DKPro Similarity - Welcome

DKPro Similarity is an open source framework for text similarity. Our goal is to provide a comprehensive repository of text similarity measures which are implemented using standardized interfaces. The framework is designed to complement DKPro Core, a collection of software components for natural language processing (NLP) based on the Apache UIMA framework. DKPro Similarity comprises a wide variety of measures ranging from ones based on simple n-grams and common subsequences to high-dimensional vector comparisons and structural, stylistic, and phonetic measures. In order to promote the reproducibility of experimental results and to provide reliable, permanent experimental conditions for future studies, DKPro Similarity additionally comes with a set of full-featured experimental setups which can be run out-of-the-box and be used for future systems to built upon.

Getting Started

Check out our Getting started guide. You may also want to have a closer look at our ACL 2013 system demonstration paper which summarizes the architecture, the available text similarity measures, and the existing experimental setups.

Included Experiments

Word Pair Similarity Experiments

The project contains a ready-made experiment with the most common evaluation datasets for word pair similarity. Learn more …
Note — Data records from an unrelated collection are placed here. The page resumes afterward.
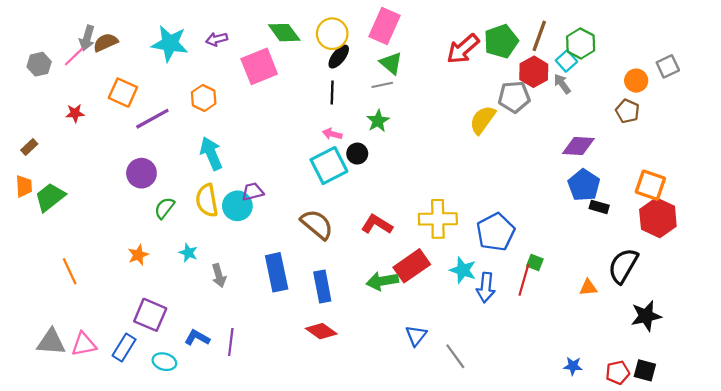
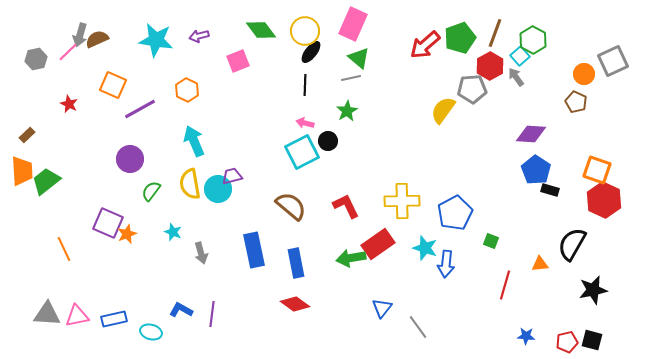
pink square: (259, 66) -> (238, 61), size x0.7
gray square: (668, 66) -> (613, 61), size x1.4
red star: (75, 113) -> (69, 104), turned 30
orange trapezoid: (24, 186) -> (22, 171), size x1.4
red L-shape: (377, 224) -> (346, 206), turned 32
red line: (524, 280) -> (505, 285), moved
purple square: (150, 315) -> (108, 223), moved
blue rectangle: (124, 347) -> (114, 319), turned 45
Word Choice Experiments / TOEFL Synonym Questions

Pipeline with datasets for word choice / TOEFL Synonym Question experiments. Wiki Page in ACL Wiki on the topic.

Recognizing Textual Entailment (RTE) experiments

Pipelines and datasets for RTE 1-5 experiments. [ Wikki Page in ACL Wiki] on the topic.

*SEM 2013 Shared Task: Semantic Textual Similarity

For all users interested in the Shared Task of the *SEM 2013 conference, we describe here one of the task’s offical baseline systems, which is roughly the system ranked best in the SemEval-2012 exercises.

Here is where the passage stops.